### Task to complete
Retype the data that follows exactly. No pictures belong in the copy.

### Input for this task
================================

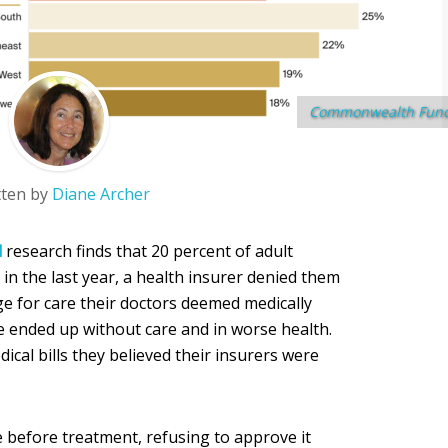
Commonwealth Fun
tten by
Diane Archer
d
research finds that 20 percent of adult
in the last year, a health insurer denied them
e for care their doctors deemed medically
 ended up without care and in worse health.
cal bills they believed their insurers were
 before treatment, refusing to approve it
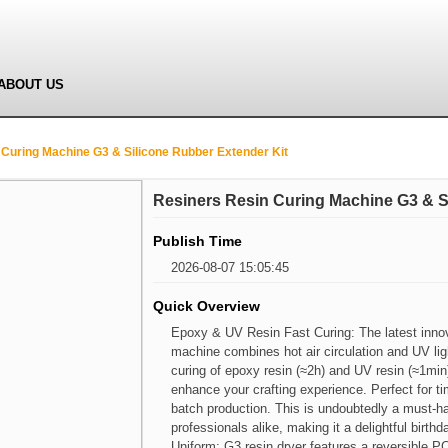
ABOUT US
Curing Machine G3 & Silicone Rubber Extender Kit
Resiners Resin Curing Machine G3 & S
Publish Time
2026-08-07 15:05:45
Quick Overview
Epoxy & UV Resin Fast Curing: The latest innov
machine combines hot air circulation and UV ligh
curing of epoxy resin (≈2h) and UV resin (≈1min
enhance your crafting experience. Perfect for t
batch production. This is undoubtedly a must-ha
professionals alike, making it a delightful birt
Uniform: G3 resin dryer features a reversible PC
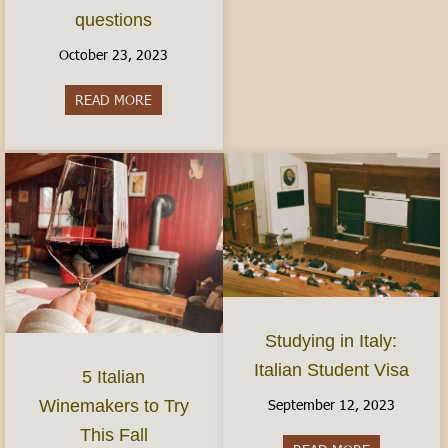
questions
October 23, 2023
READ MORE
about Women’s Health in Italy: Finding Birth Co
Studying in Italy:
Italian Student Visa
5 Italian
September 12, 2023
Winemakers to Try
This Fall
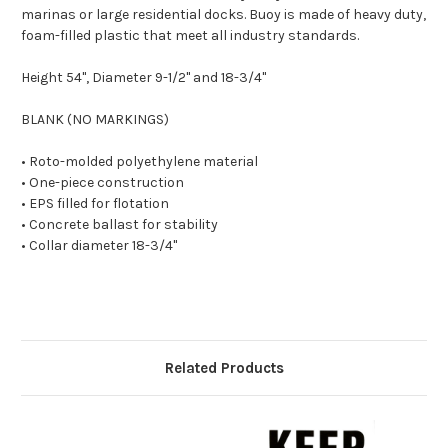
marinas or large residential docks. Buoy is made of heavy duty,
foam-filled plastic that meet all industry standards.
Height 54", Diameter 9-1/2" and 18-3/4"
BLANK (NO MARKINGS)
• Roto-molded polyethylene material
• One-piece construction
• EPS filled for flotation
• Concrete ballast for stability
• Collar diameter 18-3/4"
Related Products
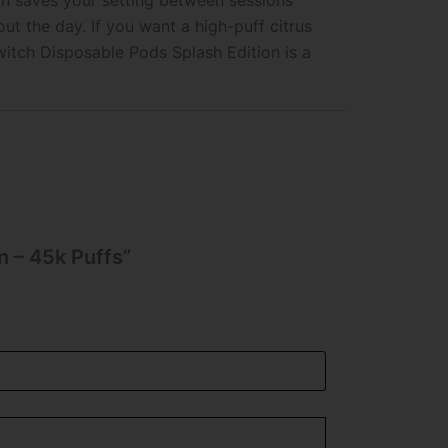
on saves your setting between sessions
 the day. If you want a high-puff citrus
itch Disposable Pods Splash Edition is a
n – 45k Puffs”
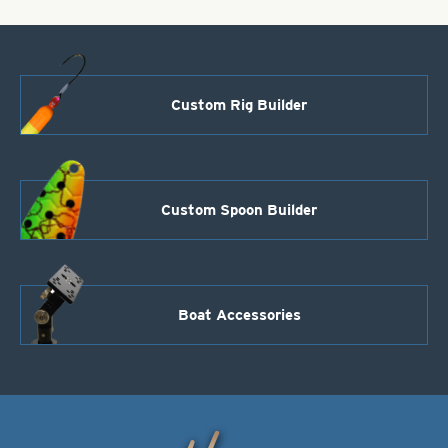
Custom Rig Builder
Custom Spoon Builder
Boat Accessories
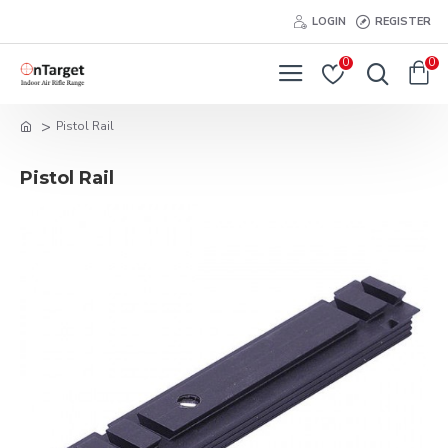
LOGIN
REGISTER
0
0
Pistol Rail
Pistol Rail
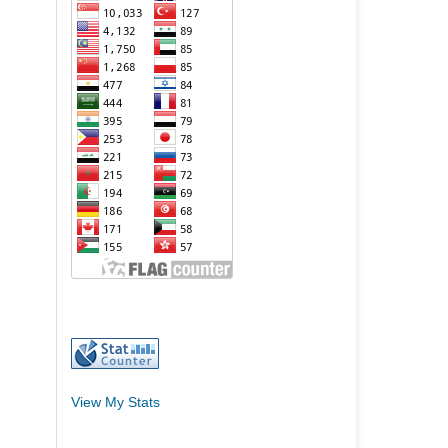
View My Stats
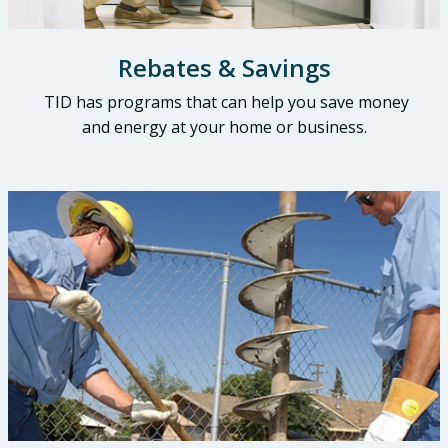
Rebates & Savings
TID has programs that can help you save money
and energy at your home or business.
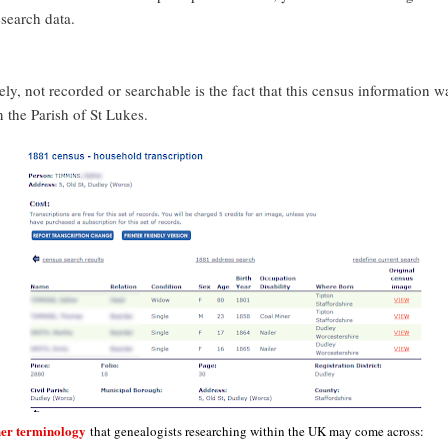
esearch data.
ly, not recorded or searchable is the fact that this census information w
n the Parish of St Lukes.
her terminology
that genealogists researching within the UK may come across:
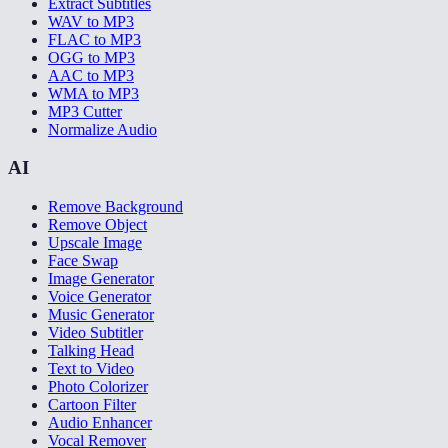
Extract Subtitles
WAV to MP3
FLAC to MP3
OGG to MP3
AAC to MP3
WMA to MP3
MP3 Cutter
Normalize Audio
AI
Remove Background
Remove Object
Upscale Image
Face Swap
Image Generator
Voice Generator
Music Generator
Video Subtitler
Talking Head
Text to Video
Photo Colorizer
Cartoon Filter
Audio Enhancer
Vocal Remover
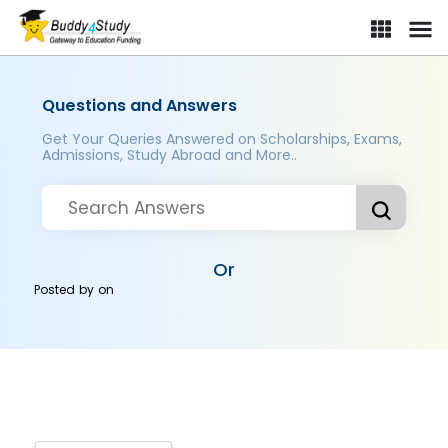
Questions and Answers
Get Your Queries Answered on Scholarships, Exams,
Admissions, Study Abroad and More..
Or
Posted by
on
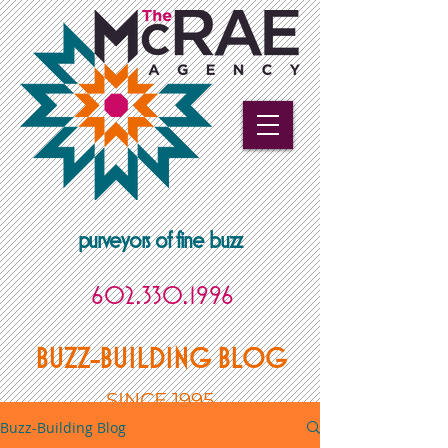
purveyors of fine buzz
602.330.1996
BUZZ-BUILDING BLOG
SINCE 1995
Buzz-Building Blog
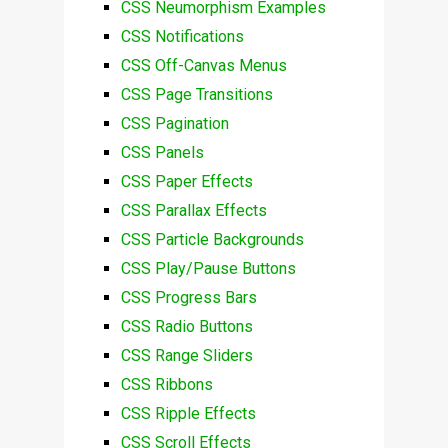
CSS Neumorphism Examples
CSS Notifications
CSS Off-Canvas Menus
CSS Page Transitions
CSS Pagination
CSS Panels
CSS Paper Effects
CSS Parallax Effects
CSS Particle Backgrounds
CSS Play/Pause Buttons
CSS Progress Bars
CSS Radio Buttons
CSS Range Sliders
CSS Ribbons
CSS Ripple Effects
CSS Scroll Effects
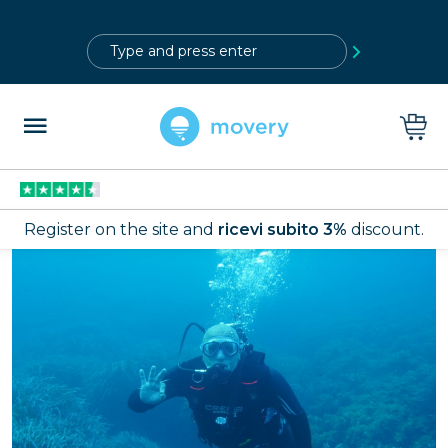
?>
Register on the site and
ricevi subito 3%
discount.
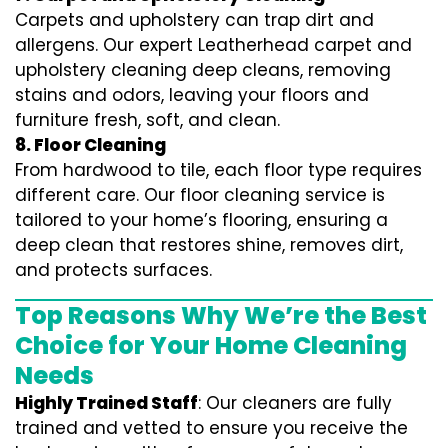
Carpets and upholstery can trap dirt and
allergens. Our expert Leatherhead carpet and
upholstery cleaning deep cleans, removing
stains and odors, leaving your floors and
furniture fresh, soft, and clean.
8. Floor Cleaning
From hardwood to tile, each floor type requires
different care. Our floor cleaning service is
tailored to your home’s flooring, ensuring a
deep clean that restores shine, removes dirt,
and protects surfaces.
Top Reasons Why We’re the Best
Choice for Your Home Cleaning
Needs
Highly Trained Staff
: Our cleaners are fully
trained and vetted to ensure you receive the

================================

### Problem solution
Commonwealth Fun
tten by
Diane Archer
d
research finds that 20 percent of adult
in the last year, a health insurer denied them
e for care their doctors deemed medically
 ended up without care and in worse health.
cal bills they believed their insurers were
 before treatment, refusing to approve it
ABOUT US
Curing Machine G3 & Silicone Rubber Extender Kit
Resiners Resin Curing Machine G3 & S
Publish Time
2026-08-07 15:05:45
Quick Overview
Epoxy & UV Resin Fast Curing: The latest innov
machine combines hot air circulation and UV ligh
curing of epoxy resin (≈2h) and UV resin (≈1min
enhance your crafting experience. Perfect for t
batch production. This is undoubtedly a must-ha
professionals alike, making it a delightful birt
Uniform: G3 resin dryer features a reversible PC
questions
October 23, 2023
READ MORE
about Women’s Health in Italy: Finding Birth Co
Studying in Italy:
Italian Student Visa
5 Italian
September 12, 2023
Winemakers to Try
This Fall
marinas or large residential docks. Buoy is made of heavy duty,
foam-filled plastic that meet all industry standards.
Height 54", Diameter 9-1/2" and 18-3/4"
BLANK (NO MARKINGS)
• Roto-molded polyethylene material
• One-piece construction
• EPS filled for flotation
• Concrete ballast for stability
• Collar diameter 18-3/4"
Related Products
on saves your setting between sessions
 the day. If you want a high-puff citrus
itch Disposable Pods Splash Edition is a
n – 45k Puffs”
Custom Rig Builder
Custom Spoon Builder
Boat Accessories
LOGIN
REGISTER
0
0
Pistol Rail
Pistol Rail
View My Stats
Rebates & Savings
TID has programs that can help you save money
and energy at your home or business.
esearch data.
ly, not recorded or searchable is the fact that this census information w
n the Parish of St Lukes.
her terminology
that genealogists researching within the UK may come across:
Extract Subtitles
WAV to MP3
FLAC to MP3
OGG to MP3
AAC to MP3
WMA to MP3
MP3 Cutter
Normalize Audio
AI
Remove Background
Remove Object
Upscale Image
Face Swap
Image Generator
Voice Generator
Music Generator
Video Subtitler
Talking Head
Text to Video
Photo Colorizer
Cartoon Filter
Audio Enhancer
Vocal Remover
Questions and Answers
Get Your Queries Answered on Scholarships, Exams,
Admissions, Study Abroad and More..
Or
Posted by
on
purveyors of fine buzz
602.330.1996
BUZZ-BUILDING BLOG
SINCE 1995
Buzz-Building Blog
CSS Neumorphism Examples
CSS Notifications
CSS Off-Canvas Menus
CSS Page Transitions
CSS Pagination
CSS Panels
CSS Paper Effects
CSS Parallax Effects
CSS Particle Backgrounds
CSS Play/Pause Buttons
CSS Progress Bars
CSS Radio Buttons
CSS Range Sliders
CSS Ribbons
CSS Ripple Effects
CSS Scroll Effects
?>
Register on the site and
ricevi subito 3%
discount.
Carpets and upholstery can trap dirt and
allergens. Our expert Leatherhead carpet and
upholstery cleaning deep cleans, removing
stains and odors, leaving your floors and
furniture fresh, soft, and clean.
8. Floor Cleaning
From hardwood to tile, each floor type requires
different care. Our floor cleaning service is
tailored to your home’s flooring, ensuring a
deep clean that restores shine, removes dirt,
and protects surfaces.
Top Reasons Why We’re the Best
Choice for Your Home Cleaning
Needs
Highly Trained Staff
: Our cleaners are fully
trained and vetted to ensure you receive the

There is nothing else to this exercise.